By DOTTY NIST
Plans for an RV park and a future 100-plus-foot-tall condominium were derailed on Sept. 22 when the Walton County Board of County Commissioners (BCC) voted unanimously to deny the Jolly Bay PUD, which had been proposed for the Freeport area.
The decision followed three separate public hearing sessions, each lasting several hours. There was testimony by a number of expert witnesses representing project applicants Carl Post and Kimberly Maxwell. Neighbors of the Freeport-area proposal were also well represented.
While a number of issues with the proposal were debated, including traffic and road access, stormwater drainage, fire protection, endangered species, and others, its most controversial feature was the 12-story condominium proposed for a future phase of the PUD (planned unit development).

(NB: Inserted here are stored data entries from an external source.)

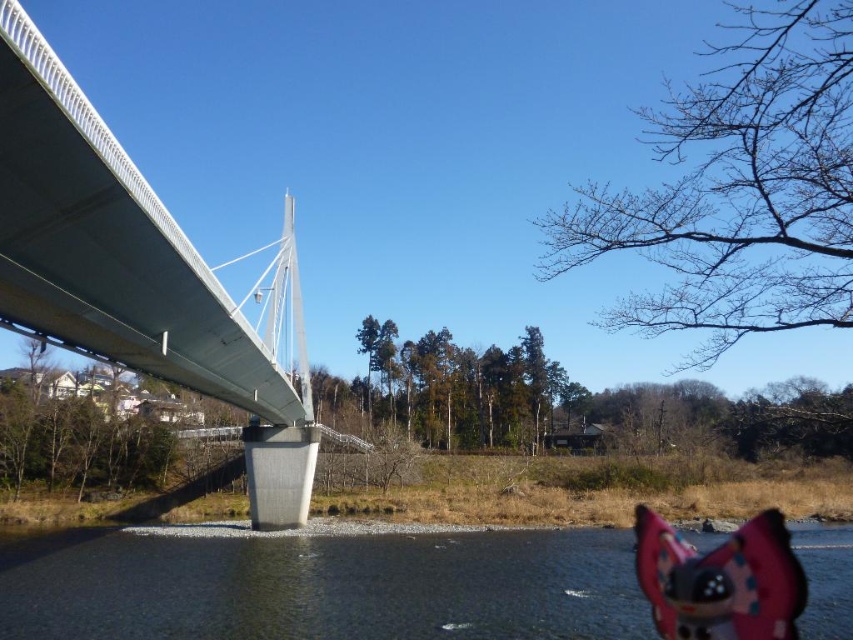 You are a photographer planning to capture the entire scene of the clear water at lower right and the silver metallic suspension bridge at left in one shot. Based on their sizes in the image, which object would require you to adjust your camera angle to include more of it in the frame?

The clear water at lower right requires adjusting the camera angle to include more of it because its width is larger than the silver metallic suspension bridge at left.

You are a photographer trying to capture the silver metallic suspension bridge at left and the clear water at lower right in a single shot. Based on their positions, which object would appear closer to the camera in the photo?

The clear water at lower right would appear closer to the camera since it is in front of the silver metallic suspension bridge at left.

You are standing on the modern bridge and want to find the clear water at lower right. According to the coordinates provided, where should you look relative to your position?

The clear water at lower right is located at coordinates point (323, 586), so you should look towards the lower right direction from your current position on the bridge.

Also of controversy was whether the proposal was suitable for the land use classification of the property, Rural Village, a predominantly residential land use.
In November 2007, the BCC had voted to impose a one-year height limitation of 50 feet for new construction countywide. Jolly Bay PUD was not considered to be bound by this limitation since the project application had been submitted prior to the commission decision.
According to Maxwell, plans for the 60-acre property were first drawn up in 2006, and meetings with county planners began.
“We wanted something to enhance, Freeport – Walton County,” Maxwell asserted.
“We have spent over $500,00 to this point tonight,” Maxwell said regarding the project.
She noted that an application for the PUD was submitted to the county in June 2007, with plans for the condominium at 207 feet in height. The first neighborhood objection to the project was raised at a Walton County Technical Review Committee meeting in August 2007, she recalled.
Subsequently the applicants reduced the size of the proposed condominium to 147 feet in height, and on Aug. 14, 2007, the Walton County Planning Commission recommended approval by unanimous vote.
Included in Phase I of the proposal were 55 RV units, a 1,500-square-foot camp store, a 1,230-square-foot laundry/shower, and a swimming pool with splash pad. Approval was also requested for a conceptual master plan consisting of the condominium, a restaurant, a bakery/coffee shop, a 20-unit bed and breakfast, office, retail, and a 49-slip boat dock. The only request for a development order was for Phase I, with future phases to come back for consideration by commissioners in public hearing.
“This project is compatible and will be compatible over time,” testified Buddy Page, a planning expert representing the applicants.
“I think in every planner’s mind this is a rural area…I think we’re looking at an urban design in a rural area,” countered District 5 Commissioner Cindy Meadows.
“This application meets all the requirements of the plan and code,” argued Bob Apgar, and attorney representing Jolly Bay PUD.
“This is a transitional zone…it’s going to change over time,” he said of the property.
Meadows agreed that there would be change but added, “it will look much like south Walton looks now… different from a high-rise village.”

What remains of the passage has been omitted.